Transcribed page contents:
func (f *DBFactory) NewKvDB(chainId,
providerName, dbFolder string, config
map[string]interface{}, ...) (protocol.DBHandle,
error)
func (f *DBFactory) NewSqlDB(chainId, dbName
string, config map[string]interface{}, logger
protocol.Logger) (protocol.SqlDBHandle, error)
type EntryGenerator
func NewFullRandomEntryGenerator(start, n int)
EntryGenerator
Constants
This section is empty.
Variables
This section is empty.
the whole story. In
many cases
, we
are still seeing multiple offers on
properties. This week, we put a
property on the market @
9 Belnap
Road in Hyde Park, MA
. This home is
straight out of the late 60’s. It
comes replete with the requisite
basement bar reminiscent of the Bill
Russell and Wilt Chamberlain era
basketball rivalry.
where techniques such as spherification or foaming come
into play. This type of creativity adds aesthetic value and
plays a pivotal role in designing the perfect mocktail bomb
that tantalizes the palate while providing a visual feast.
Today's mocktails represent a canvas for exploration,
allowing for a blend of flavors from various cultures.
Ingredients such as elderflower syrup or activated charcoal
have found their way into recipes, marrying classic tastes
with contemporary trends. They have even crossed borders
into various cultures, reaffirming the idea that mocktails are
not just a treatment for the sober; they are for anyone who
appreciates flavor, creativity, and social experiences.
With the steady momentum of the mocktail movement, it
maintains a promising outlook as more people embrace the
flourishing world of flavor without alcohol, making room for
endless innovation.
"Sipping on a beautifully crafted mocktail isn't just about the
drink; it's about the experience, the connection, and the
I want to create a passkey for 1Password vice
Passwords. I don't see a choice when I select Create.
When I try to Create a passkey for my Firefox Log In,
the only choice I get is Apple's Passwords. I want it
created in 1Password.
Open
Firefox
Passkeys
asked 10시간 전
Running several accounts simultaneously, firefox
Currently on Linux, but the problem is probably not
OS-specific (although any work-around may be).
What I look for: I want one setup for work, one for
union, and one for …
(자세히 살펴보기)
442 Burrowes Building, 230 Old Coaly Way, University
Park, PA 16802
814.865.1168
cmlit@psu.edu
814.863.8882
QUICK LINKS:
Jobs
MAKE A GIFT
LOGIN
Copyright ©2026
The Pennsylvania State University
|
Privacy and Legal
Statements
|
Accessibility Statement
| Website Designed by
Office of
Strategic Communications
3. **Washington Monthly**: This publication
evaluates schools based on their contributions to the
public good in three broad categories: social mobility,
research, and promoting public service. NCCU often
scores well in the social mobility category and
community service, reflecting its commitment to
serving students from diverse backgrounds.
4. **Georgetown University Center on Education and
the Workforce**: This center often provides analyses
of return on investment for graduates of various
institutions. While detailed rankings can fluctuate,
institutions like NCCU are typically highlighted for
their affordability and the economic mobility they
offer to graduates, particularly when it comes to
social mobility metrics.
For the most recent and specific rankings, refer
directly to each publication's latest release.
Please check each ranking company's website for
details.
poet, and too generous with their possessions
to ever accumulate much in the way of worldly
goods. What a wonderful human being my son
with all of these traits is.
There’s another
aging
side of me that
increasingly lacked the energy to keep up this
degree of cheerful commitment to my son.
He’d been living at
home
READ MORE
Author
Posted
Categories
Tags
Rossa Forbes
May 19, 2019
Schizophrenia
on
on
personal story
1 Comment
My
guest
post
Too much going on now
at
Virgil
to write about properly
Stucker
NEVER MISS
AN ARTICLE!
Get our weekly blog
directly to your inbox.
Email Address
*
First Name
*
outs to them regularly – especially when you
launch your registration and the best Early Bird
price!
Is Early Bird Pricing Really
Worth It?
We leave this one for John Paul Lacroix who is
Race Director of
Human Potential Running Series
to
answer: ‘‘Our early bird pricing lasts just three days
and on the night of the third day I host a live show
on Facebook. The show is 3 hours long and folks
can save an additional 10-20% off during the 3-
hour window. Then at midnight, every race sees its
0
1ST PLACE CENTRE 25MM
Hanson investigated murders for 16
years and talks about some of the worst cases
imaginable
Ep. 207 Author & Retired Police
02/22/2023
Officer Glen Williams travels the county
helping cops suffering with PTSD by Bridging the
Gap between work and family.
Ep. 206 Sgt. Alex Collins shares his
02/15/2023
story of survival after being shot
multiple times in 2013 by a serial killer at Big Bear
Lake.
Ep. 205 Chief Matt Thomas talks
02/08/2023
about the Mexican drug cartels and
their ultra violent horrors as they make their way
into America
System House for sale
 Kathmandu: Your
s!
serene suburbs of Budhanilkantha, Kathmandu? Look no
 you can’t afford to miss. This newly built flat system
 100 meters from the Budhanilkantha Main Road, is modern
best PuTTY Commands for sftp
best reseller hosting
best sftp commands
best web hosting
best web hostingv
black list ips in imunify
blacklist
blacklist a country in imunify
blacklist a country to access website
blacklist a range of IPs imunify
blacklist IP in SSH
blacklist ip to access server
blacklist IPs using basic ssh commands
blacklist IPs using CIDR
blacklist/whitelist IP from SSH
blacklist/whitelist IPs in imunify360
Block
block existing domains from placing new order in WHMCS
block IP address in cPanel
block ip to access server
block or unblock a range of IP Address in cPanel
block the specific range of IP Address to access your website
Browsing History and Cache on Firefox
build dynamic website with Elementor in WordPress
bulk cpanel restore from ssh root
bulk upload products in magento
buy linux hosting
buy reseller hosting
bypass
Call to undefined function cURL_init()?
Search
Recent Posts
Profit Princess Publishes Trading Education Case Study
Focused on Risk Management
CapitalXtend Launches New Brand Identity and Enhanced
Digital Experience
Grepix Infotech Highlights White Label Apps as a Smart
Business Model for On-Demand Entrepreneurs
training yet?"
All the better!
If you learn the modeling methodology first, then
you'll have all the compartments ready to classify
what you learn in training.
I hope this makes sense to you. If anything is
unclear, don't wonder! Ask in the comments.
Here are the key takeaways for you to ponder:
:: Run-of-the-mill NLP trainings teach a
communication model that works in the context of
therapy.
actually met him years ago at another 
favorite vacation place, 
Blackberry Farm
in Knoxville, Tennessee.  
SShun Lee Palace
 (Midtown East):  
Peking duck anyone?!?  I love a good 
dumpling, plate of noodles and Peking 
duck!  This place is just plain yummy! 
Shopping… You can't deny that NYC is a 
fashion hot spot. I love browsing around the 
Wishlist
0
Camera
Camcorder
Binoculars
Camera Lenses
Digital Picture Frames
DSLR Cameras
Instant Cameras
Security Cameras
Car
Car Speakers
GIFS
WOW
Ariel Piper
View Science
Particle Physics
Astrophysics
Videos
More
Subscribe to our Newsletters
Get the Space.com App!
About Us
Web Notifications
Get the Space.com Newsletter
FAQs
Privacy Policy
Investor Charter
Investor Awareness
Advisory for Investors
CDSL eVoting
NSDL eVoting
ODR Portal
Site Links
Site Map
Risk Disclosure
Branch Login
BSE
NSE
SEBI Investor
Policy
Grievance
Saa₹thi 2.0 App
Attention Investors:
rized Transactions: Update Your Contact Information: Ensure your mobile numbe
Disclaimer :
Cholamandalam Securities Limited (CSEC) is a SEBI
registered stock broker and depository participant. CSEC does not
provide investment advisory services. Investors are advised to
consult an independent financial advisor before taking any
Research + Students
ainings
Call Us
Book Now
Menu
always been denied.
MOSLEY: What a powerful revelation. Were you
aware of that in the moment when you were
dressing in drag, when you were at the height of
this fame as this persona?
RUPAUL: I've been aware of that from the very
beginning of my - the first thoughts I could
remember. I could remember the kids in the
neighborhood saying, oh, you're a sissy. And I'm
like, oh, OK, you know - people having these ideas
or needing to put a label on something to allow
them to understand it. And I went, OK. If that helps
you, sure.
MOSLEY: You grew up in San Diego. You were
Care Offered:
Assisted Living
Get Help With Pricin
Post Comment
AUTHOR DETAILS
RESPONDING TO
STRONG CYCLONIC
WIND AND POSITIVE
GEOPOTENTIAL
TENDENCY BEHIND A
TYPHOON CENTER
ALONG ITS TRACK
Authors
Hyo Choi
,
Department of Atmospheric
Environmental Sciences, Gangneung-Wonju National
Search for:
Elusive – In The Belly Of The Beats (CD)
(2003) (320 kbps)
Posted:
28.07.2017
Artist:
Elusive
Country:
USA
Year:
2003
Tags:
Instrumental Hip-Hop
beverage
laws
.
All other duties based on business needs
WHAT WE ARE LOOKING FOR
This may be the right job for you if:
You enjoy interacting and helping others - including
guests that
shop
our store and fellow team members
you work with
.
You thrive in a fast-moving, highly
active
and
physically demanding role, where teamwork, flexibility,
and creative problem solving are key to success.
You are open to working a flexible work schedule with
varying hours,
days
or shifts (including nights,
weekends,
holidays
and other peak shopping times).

TASK TO COMPLETE:
Reproduce the lines above, beginning at the line with "institutions. While detailed" and stopping after the line with "For the most", exactly as they are.

YOUR SOLUTION:
institutions. While detailed rankings can fluctuate,
institutions like NCCU are typically highlighted for
their affordability and the economic mobility they
offer to graduates, particularly when it comes to
social mobility metrics.
For the most recent and specific rankings, refer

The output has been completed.